Миролюбивые, с подчеркиванием дружественных отношений, переговоры Коковцова в Берлине, очевидно, должны были вызвать у энергичного французского дипломата желание столкнуть лбами слишком любезных собеседников. Этим объясняется, что переговоры Коковцова неожиданно разглашаются в печати. 26 (13) ноября Свербеев телеграфировал из Берлина: «Спрошенный по этому поводу, французский посол, бывший один здесь в курсе этих переговоров, на вопрос мой, откуда Temps почерпнул означенное известие, объяснил, что будто здешний корреспондент Temps получил оное от своего петербургского коллеги и передал в Париж. Так как столь несвоевременное появление означенного известия может только еще более усилить неуступчивость германского правительства, то ваше высокопревосходительство, быть может, признаете желательным проверить версию французского посла о том, что известие исходит из Петербурга».

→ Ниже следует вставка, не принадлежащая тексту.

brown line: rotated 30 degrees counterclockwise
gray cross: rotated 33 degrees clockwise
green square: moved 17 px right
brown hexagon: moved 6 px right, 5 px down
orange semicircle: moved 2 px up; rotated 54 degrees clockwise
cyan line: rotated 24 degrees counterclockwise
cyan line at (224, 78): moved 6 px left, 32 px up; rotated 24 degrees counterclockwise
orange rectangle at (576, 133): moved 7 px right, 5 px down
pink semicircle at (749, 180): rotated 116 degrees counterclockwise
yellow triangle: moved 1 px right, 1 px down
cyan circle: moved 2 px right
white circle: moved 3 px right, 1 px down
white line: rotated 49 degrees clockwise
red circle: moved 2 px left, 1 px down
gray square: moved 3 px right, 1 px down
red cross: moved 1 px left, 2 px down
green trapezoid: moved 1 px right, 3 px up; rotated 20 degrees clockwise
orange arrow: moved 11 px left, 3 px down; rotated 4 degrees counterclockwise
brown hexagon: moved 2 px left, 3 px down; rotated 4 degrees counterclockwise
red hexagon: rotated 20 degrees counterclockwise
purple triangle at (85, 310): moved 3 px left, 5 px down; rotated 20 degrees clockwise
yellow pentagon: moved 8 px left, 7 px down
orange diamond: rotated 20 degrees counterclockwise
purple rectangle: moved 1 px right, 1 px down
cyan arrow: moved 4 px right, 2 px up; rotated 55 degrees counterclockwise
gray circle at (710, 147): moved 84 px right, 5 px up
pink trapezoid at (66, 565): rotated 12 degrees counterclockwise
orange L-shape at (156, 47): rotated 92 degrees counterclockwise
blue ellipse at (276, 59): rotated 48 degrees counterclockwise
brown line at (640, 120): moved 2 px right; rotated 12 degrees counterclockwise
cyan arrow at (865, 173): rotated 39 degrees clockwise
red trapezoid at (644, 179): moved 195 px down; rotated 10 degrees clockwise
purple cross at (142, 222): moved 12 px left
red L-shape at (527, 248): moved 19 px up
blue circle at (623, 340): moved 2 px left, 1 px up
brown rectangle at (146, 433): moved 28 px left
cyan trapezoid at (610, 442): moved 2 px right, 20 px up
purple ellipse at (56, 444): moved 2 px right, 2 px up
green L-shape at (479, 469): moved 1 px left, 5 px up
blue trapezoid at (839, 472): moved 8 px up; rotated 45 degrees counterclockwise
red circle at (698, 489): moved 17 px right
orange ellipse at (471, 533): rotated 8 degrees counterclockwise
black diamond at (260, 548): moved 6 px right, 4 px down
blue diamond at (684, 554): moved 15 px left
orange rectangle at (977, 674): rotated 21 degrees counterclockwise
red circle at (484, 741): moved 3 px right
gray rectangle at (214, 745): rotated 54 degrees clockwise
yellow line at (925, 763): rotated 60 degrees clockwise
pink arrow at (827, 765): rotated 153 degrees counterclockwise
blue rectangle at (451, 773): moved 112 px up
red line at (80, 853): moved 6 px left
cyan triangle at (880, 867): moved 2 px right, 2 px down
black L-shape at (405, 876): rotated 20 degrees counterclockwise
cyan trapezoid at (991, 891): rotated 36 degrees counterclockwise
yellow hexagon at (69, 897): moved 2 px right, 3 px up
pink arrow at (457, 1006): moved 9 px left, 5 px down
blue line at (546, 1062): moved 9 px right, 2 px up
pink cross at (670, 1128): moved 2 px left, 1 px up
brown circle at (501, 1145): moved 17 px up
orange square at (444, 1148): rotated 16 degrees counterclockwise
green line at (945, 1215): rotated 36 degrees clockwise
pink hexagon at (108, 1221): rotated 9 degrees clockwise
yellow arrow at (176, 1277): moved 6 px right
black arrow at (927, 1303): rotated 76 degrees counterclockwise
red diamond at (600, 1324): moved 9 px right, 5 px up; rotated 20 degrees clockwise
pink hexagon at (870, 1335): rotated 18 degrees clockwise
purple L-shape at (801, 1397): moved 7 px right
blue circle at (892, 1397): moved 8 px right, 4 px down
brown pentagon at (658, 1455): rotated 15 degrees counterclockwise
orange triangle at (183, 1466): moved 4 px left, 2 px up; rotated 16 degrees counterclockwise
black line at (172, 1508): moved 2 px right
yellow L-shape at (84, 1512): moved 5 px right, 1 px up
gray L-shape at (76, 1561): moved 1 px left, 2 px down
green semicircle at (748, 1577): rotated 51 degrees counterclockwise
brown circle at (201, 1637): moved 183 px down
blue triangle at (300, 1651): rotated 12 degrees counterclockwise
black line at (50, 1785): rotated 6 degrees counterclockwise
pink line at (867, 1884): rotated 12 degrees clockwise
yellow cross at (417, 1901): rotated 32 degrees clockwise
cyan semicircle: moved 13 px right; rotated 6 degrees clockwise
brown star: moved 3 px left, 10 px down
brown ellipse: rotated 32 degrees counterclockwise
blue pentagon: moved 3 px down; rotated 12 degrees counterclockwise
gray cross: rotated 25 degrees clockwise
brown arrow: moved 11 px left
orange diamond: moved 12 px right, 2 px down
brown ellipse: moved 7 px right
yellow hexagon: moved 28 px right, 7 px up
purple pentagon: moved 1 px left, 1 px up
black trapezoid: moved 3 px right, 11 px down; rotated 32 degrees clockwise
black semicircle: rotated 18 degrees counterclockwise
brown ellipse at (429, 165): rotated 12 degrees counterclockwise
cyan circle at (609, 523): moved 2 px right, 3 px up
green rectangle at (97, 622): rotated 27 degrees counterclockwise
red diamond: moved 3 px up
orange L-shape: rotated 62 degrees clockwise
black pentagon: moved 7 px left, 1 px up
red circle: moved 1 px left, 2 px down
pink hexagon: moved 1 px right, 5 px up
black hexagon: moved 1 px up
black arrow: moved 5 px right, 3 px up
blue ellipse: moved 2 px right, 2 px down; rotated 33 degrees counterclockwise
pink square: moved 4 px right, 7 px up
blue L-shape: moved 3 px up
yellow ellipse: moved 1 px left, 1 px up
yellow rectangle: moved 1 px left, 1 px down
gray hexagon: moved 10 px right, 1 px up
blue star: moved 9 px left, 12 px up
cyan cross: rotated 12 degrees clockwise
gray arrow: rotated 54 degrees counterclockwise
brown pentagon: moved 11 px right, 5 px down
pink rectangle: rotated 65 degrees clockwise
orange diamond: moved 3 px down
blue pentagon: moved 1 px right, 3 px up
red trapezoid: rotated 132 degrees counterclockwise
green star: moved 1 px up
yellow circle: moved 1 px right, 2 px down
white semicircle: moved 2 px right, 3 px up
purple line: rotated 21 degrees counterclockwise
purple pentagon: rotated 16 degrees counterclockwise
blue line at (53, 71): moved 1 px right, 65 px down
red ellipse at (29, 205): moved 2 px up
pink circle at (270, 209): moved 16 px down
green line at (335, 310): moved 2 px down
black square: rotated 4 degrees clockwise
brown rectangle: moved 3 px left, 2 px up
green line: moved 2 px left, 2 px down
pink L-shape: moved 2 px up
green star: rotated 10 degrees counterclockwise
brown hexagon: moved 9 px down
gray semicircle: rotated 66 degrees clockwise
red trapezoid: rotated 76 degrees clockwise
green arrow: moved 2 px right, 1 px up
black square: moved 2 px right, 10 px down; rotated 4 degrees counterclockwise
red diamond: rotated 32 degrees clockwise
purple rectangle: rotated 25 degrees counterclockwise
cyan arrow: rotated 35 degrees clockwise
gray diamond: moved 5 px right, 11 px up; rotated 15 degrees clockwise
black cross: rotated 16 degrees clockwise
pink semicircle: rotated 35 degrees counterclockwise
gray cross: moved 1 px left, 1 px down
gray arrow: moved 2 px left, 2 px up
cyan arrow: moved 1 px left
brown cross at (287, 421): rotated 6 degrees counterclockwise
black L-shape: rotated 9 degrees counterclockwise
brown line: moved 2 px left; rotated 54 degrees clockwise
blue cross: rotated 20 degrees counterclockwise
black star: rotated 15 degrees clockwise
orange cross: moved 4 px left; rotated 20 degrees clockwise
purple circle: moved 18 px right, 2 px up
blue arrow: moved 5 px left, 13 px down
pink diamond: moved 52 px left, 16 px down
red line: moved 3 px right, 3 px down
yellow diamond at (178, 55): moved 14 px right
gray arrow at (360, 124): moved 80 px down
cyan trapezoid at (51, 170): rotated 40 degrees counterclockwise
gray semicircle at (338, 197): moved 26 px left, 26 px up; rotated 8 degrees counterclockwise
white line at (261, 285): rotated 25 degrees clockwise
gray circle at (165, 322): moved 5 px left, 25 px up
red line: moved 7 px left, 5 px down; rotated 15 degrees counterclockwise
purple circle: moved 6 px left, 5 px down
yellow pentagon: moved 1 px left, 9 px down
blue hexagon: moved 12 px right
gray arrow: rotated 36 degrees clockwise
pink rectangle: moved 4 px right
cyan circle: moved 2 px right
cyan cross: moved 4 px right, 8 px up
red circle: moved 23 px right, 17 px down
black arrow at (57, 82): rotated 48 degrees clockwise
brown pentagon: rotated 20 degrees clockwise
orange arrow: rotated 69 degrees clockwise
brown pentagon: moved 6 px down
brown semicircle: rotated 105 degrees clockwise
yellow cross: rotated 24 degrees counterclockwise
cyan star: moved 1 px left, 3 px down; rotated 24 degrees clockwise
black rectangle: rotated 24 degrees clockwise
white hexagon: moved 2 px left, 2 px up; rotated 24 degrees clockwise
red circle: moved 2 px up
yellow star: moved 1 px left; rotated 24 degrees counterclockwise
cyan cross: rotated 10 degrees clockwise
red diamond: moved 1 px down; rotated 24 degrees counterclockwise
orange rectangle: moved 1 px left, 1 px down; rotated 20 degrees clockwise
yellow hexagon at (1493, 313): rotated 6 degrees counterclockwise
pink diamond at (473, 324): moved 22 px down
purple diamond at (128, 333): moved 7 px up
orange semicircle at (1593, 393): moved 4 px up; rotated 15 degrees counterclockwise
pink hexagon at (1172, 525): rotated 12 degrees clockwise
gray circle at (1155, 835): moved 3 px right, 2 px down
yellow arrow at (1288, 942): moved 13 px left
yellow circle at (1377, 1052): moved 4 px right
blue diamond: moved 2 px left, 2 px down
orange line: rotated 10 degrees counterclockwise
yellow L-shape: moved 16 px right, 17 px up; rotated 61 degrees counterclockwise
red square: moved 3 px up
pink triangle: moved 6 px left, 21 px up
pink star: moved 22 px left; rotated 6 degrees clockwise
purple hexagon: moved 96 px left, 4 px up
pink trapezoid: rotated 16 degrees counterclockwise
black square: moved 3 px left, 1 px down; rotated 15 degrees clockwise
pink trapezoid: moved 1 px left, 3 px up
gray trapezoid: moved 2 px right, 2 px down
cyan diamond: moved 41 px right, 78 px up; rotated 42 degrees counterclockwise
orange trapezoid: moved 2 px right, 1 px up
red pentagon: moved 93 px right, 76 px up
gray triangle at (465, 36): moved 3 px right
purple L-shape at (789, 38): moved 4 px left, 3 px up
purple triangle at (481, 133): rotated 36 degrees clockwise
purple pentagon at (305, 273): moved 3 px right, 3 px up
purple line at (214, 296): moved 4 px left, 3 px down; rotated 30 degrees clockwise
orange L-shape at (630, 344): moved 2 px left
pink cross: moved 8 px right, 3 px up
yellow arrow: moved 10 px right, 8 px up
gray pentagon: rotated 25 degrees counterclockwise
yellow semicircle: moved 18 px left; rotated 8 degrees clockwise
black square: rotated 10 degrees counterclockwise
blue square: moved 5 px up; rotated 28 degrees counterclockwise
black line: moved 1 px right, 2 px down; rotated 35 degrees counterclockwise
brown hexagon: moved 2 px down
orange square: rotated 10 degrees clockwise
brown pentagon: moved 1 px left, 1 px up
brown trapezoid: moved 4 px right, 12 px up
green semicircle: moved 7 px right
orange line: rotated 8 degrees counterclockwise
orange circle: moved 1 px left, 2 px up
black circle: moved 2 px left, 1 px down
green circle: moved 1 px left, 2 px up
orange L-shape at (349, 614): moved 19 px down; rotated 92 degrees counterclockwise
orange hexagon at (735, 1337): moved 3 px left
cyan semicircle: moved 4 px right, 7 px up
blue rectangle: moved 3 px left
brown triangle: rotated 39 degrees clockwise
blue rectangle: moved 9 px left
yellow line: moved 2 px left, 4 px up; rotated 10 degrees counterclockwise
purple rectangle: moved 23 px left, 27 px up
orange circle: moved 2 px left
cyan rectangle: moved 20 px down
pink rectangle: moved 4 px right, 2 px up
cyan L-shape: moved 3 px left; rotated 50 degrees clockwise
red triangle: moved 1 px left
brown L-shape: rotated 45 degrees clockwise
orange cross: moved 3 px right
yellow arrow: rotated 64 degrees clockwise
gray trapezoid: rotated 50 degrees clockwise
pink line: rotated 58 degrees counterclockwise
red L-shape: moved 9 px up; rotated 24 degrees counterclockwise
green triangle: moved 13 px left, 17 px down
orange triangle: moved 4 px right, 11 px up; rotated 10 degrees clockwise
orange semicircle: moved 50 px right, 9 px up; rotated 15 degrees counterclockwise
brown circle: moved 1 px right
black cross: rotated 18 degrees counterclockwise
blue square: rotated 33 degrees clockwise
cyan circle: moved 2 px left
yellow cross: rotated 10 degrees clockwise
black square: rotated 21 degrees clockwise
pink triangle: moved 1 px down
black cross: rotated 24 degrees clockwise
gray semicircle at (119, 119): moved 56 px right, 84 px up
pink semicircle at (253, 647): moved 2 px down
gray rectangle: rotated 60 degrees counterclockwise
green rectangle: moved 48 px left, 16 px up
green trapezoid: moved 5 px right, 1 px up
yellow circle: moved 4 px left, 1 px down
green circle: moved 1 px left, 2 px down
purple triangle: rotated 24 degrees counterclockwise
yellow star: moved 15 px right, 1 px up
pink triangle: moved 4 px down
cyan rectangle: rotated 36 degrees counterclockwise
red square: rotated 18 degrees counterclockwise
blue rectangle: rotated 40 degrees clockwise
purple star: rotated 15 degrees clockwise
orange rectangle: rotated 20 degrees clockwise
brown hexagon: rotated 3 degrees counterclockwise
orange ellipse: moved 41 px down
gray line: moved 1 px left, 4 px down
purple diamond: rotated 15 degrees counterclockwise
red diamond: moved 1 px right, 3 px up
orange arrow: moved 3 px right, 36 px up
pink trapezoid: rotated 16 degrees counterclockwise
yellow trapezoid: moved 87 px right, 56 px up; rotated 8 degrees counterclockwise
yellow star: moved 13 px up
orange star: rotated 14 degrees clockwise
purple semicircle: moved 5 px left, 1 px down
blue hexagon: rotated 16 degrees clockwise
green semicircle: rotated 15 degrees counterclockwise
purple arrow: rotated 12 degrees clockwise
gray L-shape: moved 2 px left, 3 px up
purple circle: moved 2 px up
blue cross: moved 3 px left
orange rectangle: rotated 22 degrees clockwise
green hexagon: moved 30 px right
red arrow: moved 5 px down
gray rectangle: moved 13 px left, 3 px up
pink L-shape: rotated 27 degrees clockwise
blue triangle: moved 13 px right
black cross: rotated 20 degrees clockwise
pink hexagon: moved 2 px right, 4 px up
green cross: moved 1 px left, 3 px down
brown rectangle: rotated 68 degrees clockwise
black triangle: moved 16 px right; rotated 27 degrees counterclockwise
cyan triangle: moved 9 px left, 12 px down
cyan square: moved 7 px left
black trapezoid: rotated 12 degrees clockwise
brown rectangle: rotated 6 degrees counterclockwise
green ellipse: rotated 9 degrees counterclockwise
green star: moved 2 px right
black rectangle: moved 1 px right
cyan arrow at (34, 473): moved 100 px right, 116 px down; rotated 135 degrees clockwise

Лица осведомленные хорошо помнят, что одновременно Делькассе через секретаря французского посольства (Сабатье д’Эпейрон) поднял в русской прессе шумную, воинственную кампанию, вызвавшую неудовольствие не только Коковцова, но даже и Сазонова. По свидетельству Р. Маршана, секретарь французского посольства настойчиво и без стеснения повторял: «Надо воспользоваться случаем, чтобы окончательно сломать мост между Петербургом и Берлином». Этот же прекрасно осведомленный, как известно, свидетель удостоверяет, что в составе самого посольства был честный человек, г. Шарль де Шамбрен, заявлявший, что «он намерен подать в отставку, если будет продолжаться эта подпольная политика» и что «если разразится война, то, конечно, толчок к ней будет дан нами»[88].
Известен «личный» проект Бомпара, поддержанный, однако, М. Палеологом в разговоре с Извольским, о посылке русского броненосца в Босфор с объявлением, что он уйдет оттуда лишь после изменения контракта с Лиманом. Бомпар предлагал испросить на вход его фирман у султана, Палеолог же уверял, что можно обойтись и без разрешения султана, так как «турецкие батареи, конечно, не решатся открыть огонь». Извольский не берется судить, «насколько продуманы суждения французского посла в Константинополе», но считает «весьма характерным, что в здешнем Министерстве иностранных дел допускают возможность подобного крутого оборота дела»[89]. Можно думать, что эти «суждения» были прекрасно обдуманы группой Пуанкаре — Делькассе — Палеолог, если даже и неясно, стремилась ли эта группа, как за год перед этим, к ускорению военного исхода или же имела в виду посчитаться за Агадир в Константинополе, за счет России и, во всяком случае, «сломать окончательно мост между Петербургом и Берлином».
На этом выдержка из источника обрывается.